Authors
- Jure Samardzic — Croatia — ORCID: 0000-0002-9346-6402
- Nada Bozina — Croatia — ORCID: 0000-0001-6016-1699
- Boško Skoric — Croatia
- Miroslav Krpan — Croatia — ORCID: 0000-0002-0639-953X
- Marijan Pašalic — Croatia — ORCID: 0000-0002-3197-2190
- Lana Ganoci — Croatia — ORCID: 0000-0003-3898-4554
- Mate Petricevic — Croatia — ORCID: 0000-0002-2083-7751
- Davor Milicic — Croatia — ORCID: 0000-0001-9101-1570
Keywords
pharmacogenetics, clopidogrel, acute coronary syndrome, platelet reactivity
DOI
https://doi.org/10.15836/ccar.2015.206Full Text
Introduction: Single nucleotide polymorphism of genes involved in clopidogrel metabolism may modulate platelet reactivity (PR) on clopidogrel and clinical outcome.

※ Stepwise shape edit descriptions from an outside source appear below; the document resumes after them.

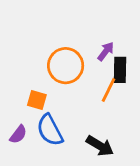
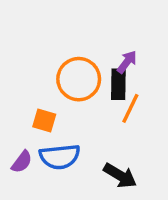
black rectangle: (120, 70) -> (118, 84), moved
blue semicircle: (50, 130) -> (60, 157), turned -68

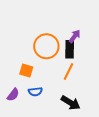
orange line: (130, 108) -> (69, 71), moved
blue semicircle: (60, 157) -> (35, 92), size x0.6

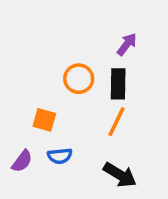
purple arrow: (75, 36) -> (127, 44), moved
orange circle: (46, 46) -> (79, 79), size x0.7

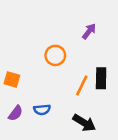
black rectangle: (118, 84) -> (101, 78), moved
orange square: (44, 120) -> (12, 79), moved

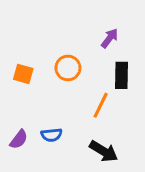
black rectangle: (101, 78) -> (121, 75), moved
orange square: (12, 79) -> (23, 74), moved

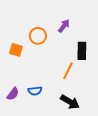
purple arrow: (110, 38) -> (64, 26), moved
orange circle: (68, 68) -> (38, 36), moved

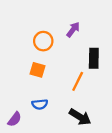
orange square: (16, 50) -> (38, 70), moved
purple semicircle: (13, 94) -> (15, 119), moved

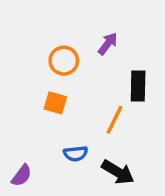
blue semicircle: (40, 104) -> (76, 154), moved

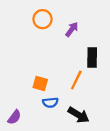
orange circle: (64, 61) -> (43, 19), moved
orange square: (55, 103) -> (40, 83), moved

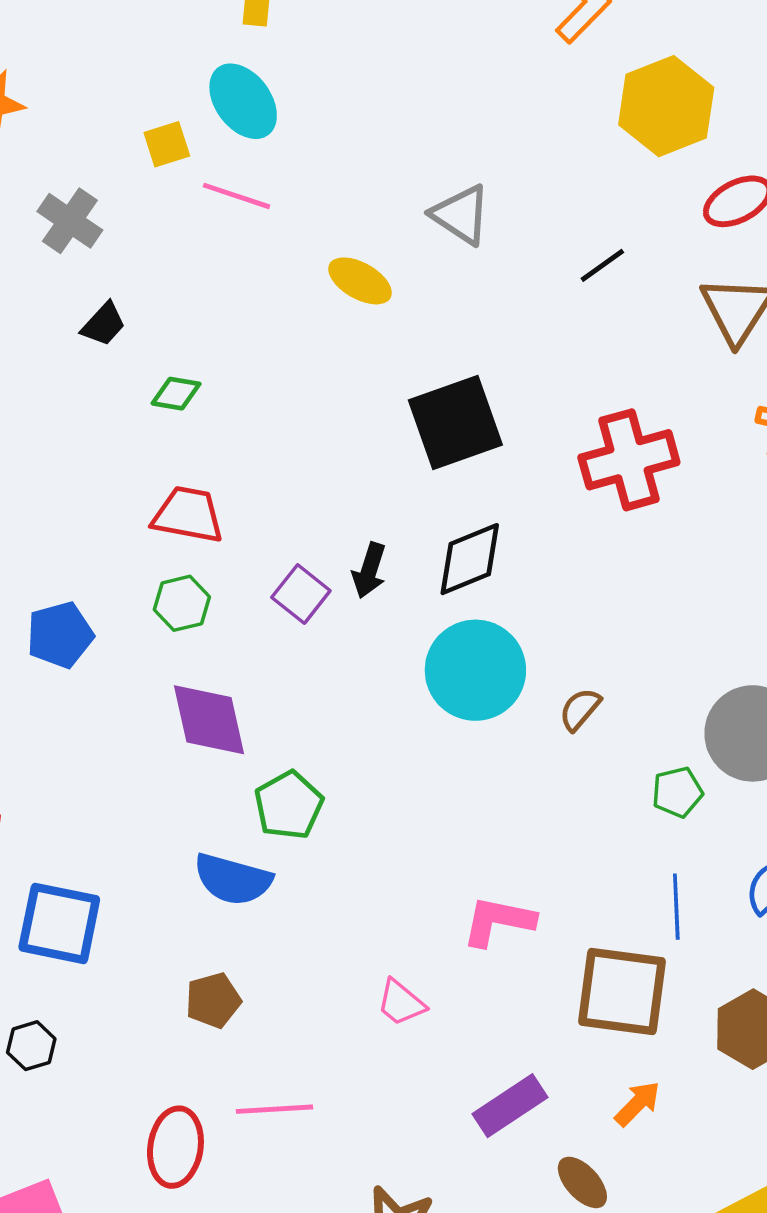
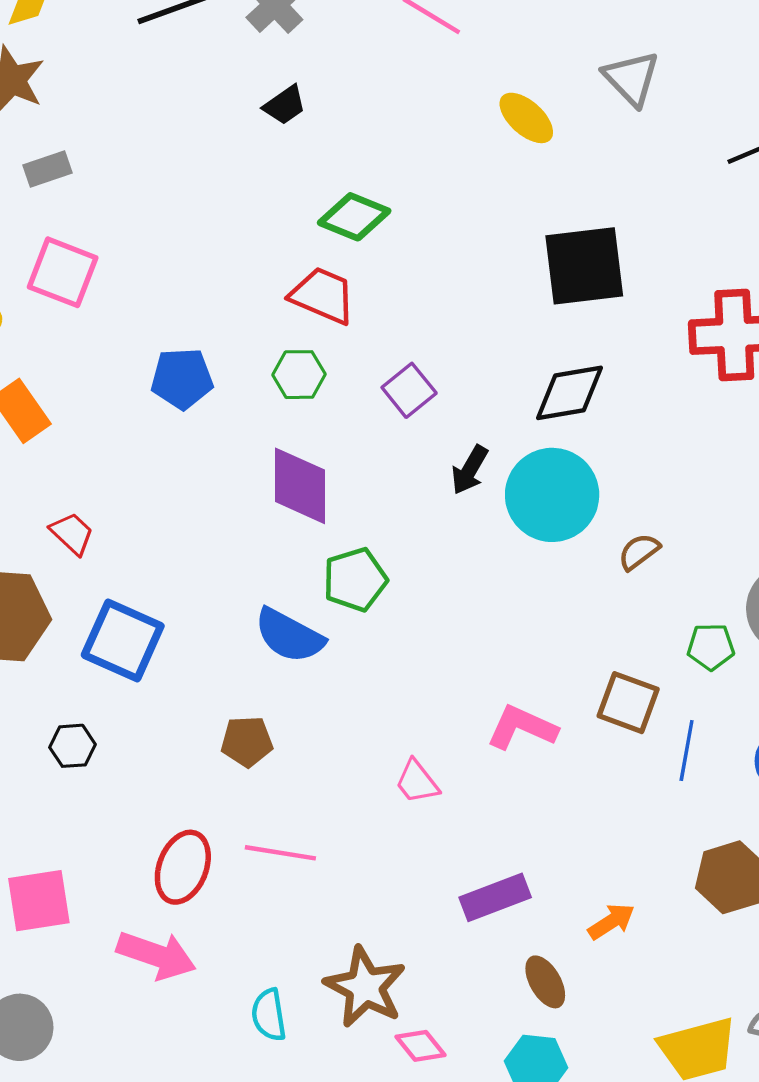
green diamond: (176, 394) -> (354, 217), moved, size x1.5
black arrow: (369, 570) -> (470, 470), moved
brown square: (622, 992) -> (628, 703), moved, size x0.7

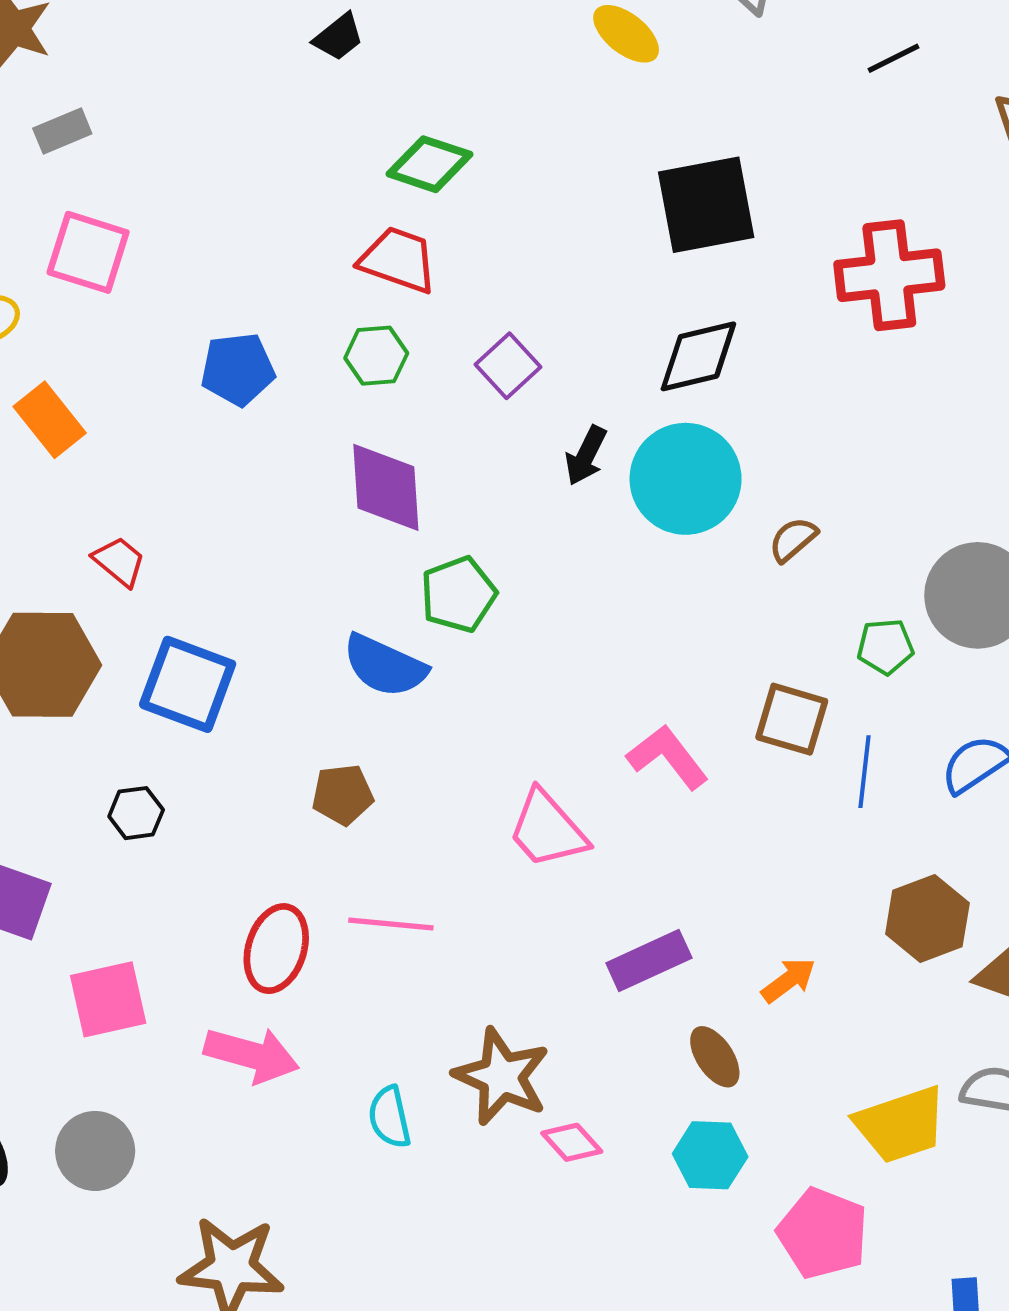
pink L-shape: (522, 728) -> (668, 757), turned 32
pink trapezoid: (417, 782) -> (547, 829), size x1.5

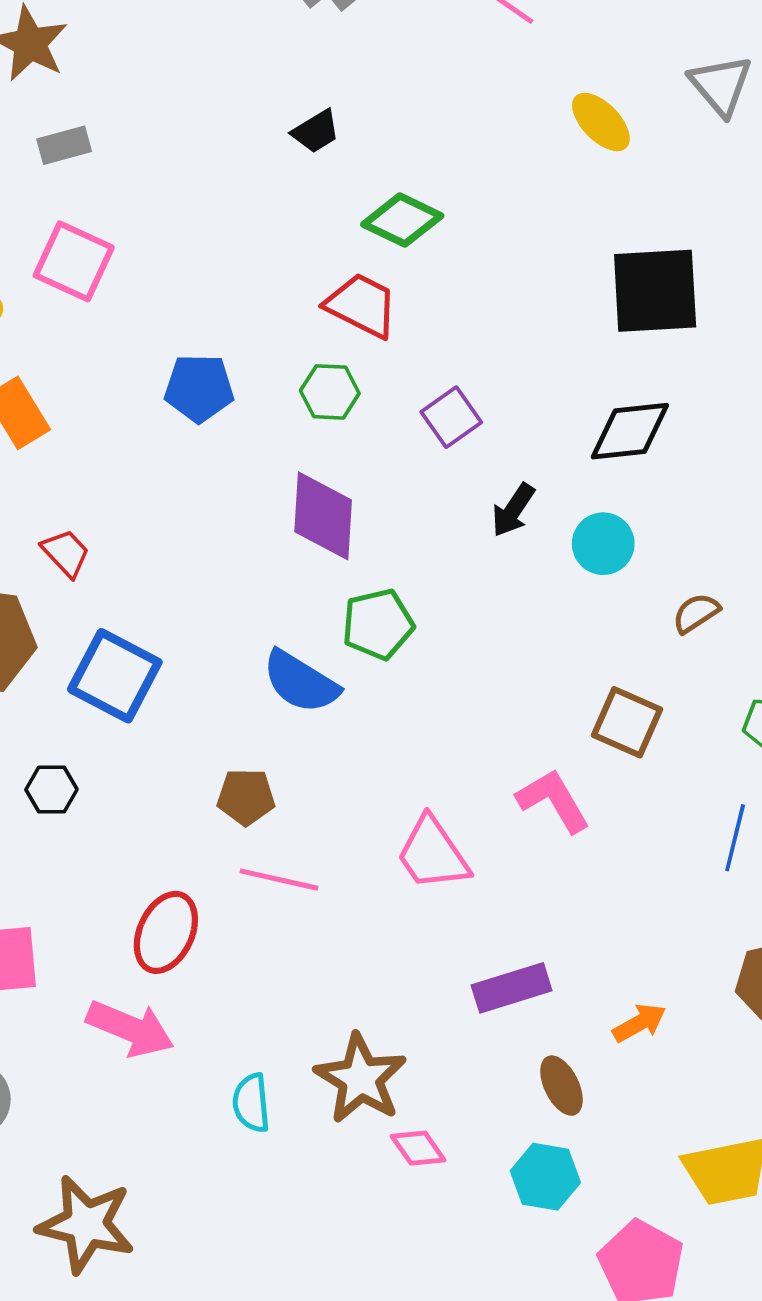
black trapezoid: (339, 37) -> (316, 131), moved
cyan circle: (686, 479) -> (603, 544), size x0.6
brown square: (792, 719) -> (627, 722), moved
pink line: (391, 924) -> (279, 880), moved

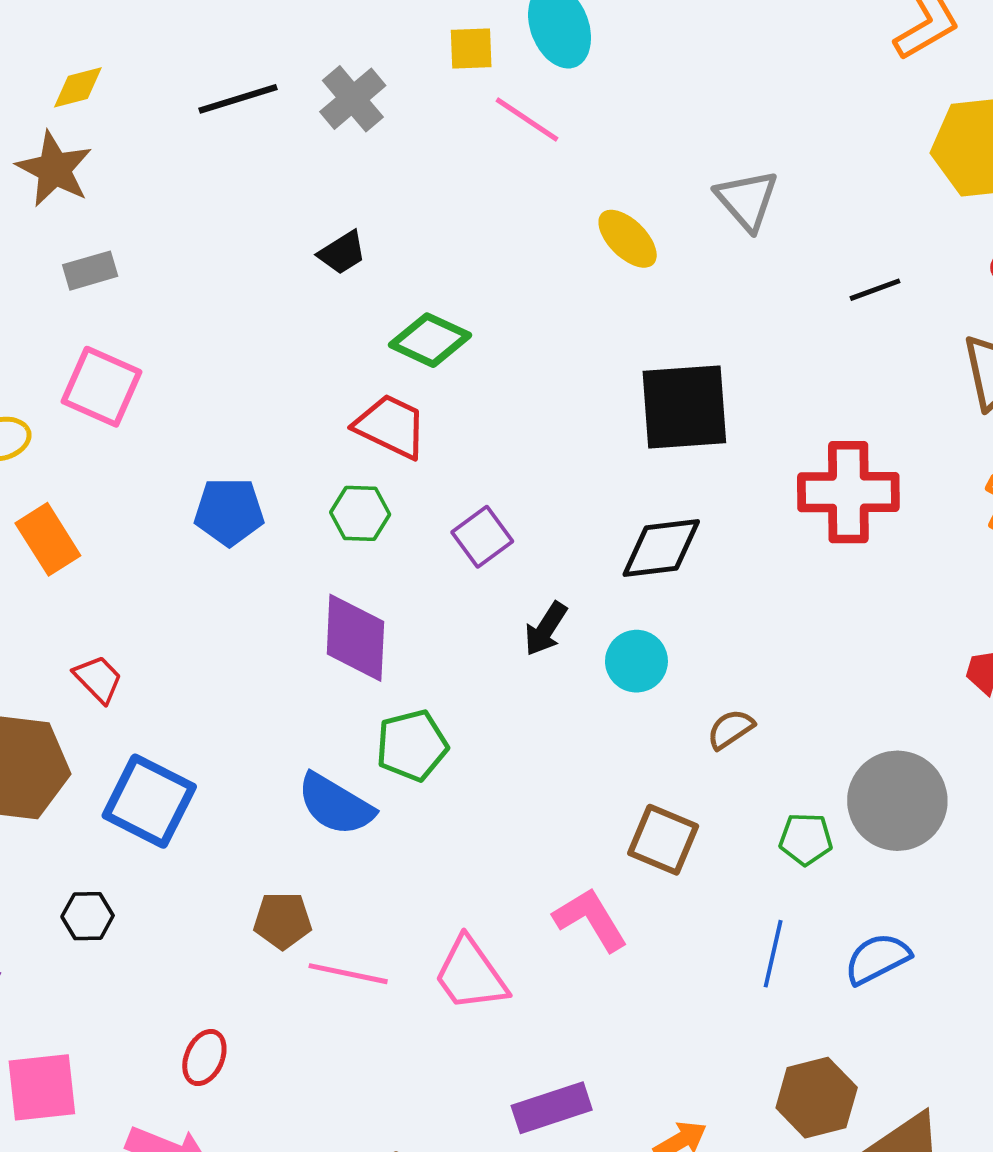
pink line: (279, 880) -> (348, 974), moved
red ellipse: (166, 932) -> (204, 1057), size x0.7

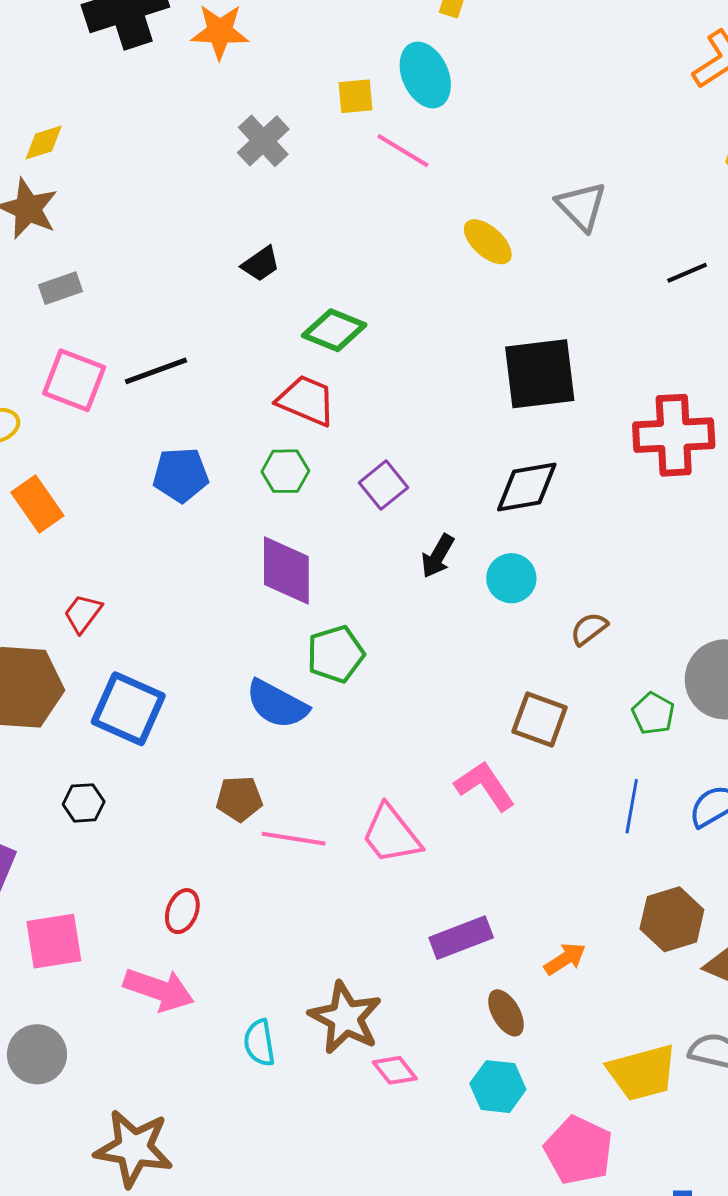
black line: (238, 99) -> (156, 371), moved
red trapezoid: (98, 679) -> (83, 613), turned -96
green pentagon: (806, 839) -> (653, 713), turned 30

Certain multidrug resistance gene 1 (MDR1) and CYP2C19 gene variants have been shown to impact clopidogrel pharmacodynamic effect by changing its absorption and biotransformation, respectively. Herein, we report PR pattern during 12 months of clopidogrel treatment in a patient with acute coronary syndrome (ACS) and multiple pharmacogenetic variations contributing to reduced clopidogrel effect. ( 1 - 3 ) Patients and Methods: We performed post hoc pharmacogenetic analysis in our previously published randomized controlled trial which evaluated the effect of serial clopidogrel dose adjustment based on continuous platelet function testing (PFT) in ACS patients treated with PCI and with initially determined high on-treatment platelet reactivity on clopidogrel. Eighty-five patients were genotyped for G2677T/A and C3435T variants of MDR1 and CYP2C19. Only one patient was identified as homozygote for all three variants associated with decreased clopidogrel effect (CYP2C19*2, 3435T and 2677T). The patient was assigned to control group and received standard clopidogrel dose. Patient presentation: Fifty-four year old male, ethnic Roma (BMI 34 kg/m 2 ) with a past history of dyslipidemia and previous myocardial infarction was enrolled in the study with ustable angina as index event. Throughout 12 months follow up PR level was above cut-off value for HTPR set at 46U ( Figure 1 ). Mean PR was 84.2U (min-max; 69-99U). Platelet reactivity pattern during 12-month follow up. Conclusion: Routine pharmacogenetic testing in patients undergoing PCI is currently not recommended. Higher prevalence of CYP2C19*2 and 3435T alleles has been reported in Roma population compared to European Caucasians. ( 4 ) Use of pharmacogenetic testing, PFT and administration of newer P2Y12 blockers such as ticagrelor and prasugrel should be considered to reduce ischemic risk in these patients.